What did I do this week


  1. Technically, I wasn’t a freelancer yet. This was June 29th, or the second-to-last day of my employment contract. But I had been using up my remaining vacation days since June 16th.
  2. Spoke with an Apple-authorized repair person. The keyboard on my 2018 MacBook Air is a mess. I may try to have it replaced, but not today.


  1. Last day of “vacation.”
  2. Updated my bio page text.
  3. Was going to submit an ATypI proposal, but the deadline got pushed back two weeks, so I decided to procrastinate.


  1. Began my KSK application. Need to write to my accountant to determine how high my Betriebsausgaben are. Am also waiting for my most-recent invoice to be paid, as it would probably help justify my application (only invoices that have been paid can be used as evidence of artistic or publicist practice).
  2. Began my voluntary unemployment insurance application. Realized that the unemployment payments in the voluntary unemployment insurance for freelancers scheme are calculated based on education/training levels, instead of on income! In fact, if I join this fund, and then fail as a freelancer at a later time, the unemployment benefits I could collect would be higher than what I would get if I would claim them now. I guess this is because my last salary was lower than what the German tax office assumes university graduates in regular jobs will earn, on average.
  3. Wrote to my website’s host to ask why my website has gotten so slow. WordPress tells me that my PHP version is too old; maybe that’s the problem.
  4. Started this blog post.
  5. There’s a job a friend and I both applied for; he wrote to say that neither of us had made it into the round of people being considered. Bummer.

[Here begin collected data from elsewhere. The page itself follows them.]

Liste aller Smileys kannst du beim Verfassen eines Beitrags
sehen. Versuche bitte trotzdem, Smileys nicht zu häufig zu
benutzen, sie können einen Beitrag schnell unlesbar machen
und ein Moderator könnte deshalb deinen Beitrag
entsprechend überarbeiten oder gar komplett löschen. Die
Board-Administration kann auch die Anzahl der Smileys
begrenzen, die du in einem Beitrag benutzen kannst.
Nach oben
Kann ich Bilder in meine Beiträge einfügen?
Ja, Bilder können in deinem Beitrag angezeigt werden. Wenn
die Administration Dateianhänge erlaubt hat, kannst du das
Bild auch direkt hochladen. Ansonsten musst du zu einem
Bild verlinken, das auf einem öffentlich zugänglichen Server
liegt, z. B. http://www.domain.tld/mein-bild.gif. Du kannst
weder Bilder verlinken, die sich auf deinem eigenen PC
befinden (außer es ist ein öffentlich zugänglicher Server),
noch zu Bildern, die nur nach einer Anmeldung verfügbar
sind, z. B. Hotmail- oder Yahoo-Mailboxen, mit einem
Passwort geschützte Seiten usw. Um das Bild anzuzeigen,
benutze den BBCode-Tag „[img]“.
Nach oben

  1. Spent a few minutes editing the text for a forthcoming project (this is a passion project, rather than a paid one).
  2. Edited a draft text for a website. The assignment is long overdue (this is client work).
  3. Realized that the shirt I put on this morning is, undoubtedly, a dad shirt. I was never cool, but now there will be no fooling anybody.
  4. Travelled to Leipzig to look at ten type specimens at the German National Library. This is for a thing that might turn into a future project. Today was probably my first opportunity to sit in a library and examine books since February.
  5. Between about 2007 and 2015, I spent a large chunk of my waking hours each week in Deutsche Bahn ICE trains. At the moment, though, travel feels very novel: this is only my second day outside Berlin since February.

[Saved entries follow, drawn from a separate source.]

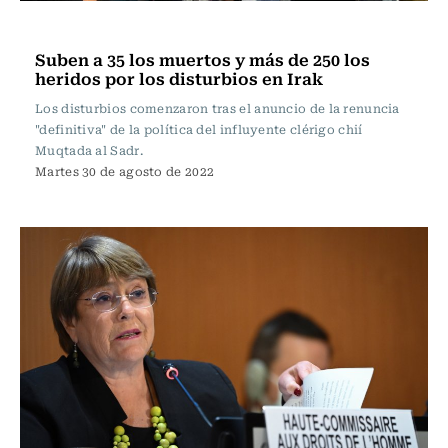
Internacional
Suben a 35 los muertos y más de 250 los
heridos por los disturbios en Irak
Los disturbios comenzaron tras el anuncio de la renuncia
"definitiva" de la política del influyente clérigo chií
Muqtada al Sadr.
Martes 30 de agosto de 2022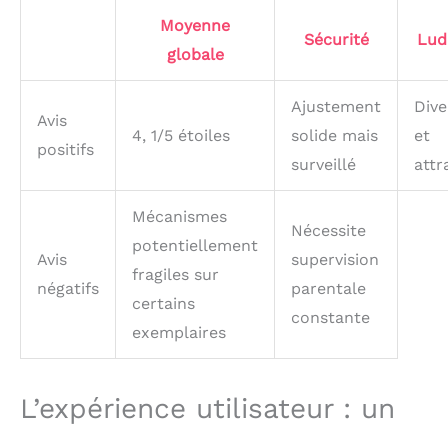
Moyenne
Sécurité
Lud
globale
Ajustement
Dive
Avis
4, 1/5 étoiles
solide mais
et
positifs
surveillé
attr
Mécanismes
Nécessite
potentiellement
Avis
supervision
fragiles sur
négatifs
parentale
certains
constante
exemplaires
L’expérience utilisateur : un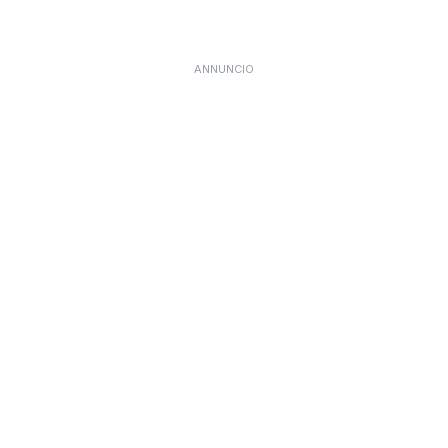
ANNUNCIO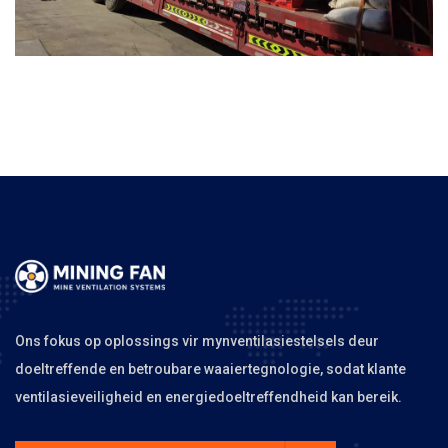
Ons fokus op oplossings vir mynventilasiestelsels deur
doeltreffende en betroubare waaiertegnologie, sodat klante
ventilasieveiligheid en energiedoeltreffendheid kan bereik.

  1. Today was the last day of my children’s daycare year. Now, their daycare center is closed until the end of July.
  2. Bit of admin for my online Letter&Co. workshop, which will take place later this month.
  3. Tonight, my family and I are travelling across the country by train. I have a job interview next week, and we need to scope out the area in case this opportunity becomes a reality.

What’s planned for next week

  1. I’m out of town for a few days. That includes another visit to Leipzig, after the trip mentioned above is finished.
  2. I need to mail my KSK application in.
  3. I’ll also need to send my voluntary unemployment insurance registration form in, too. I think I have to get a person at the employment office on the phone. Under normal circumstances, the application has to be submitted in person, but I think things are still different because of the Corona virus.
  4. My laptop needs to be sent to Apple for repairs.
  5. I have two long-overdue online articles to submit. I should have been finished with them months ago!

Is that it?

Anthony’s Weekly Stand-Up Notes include additional sections, and I might adapt those in later diary entries. I’m afraid of failure, and I don’t think that people talk openly about professional set-backs enough. Thank you for reading this far! Future instalments in this series will probably be shorter.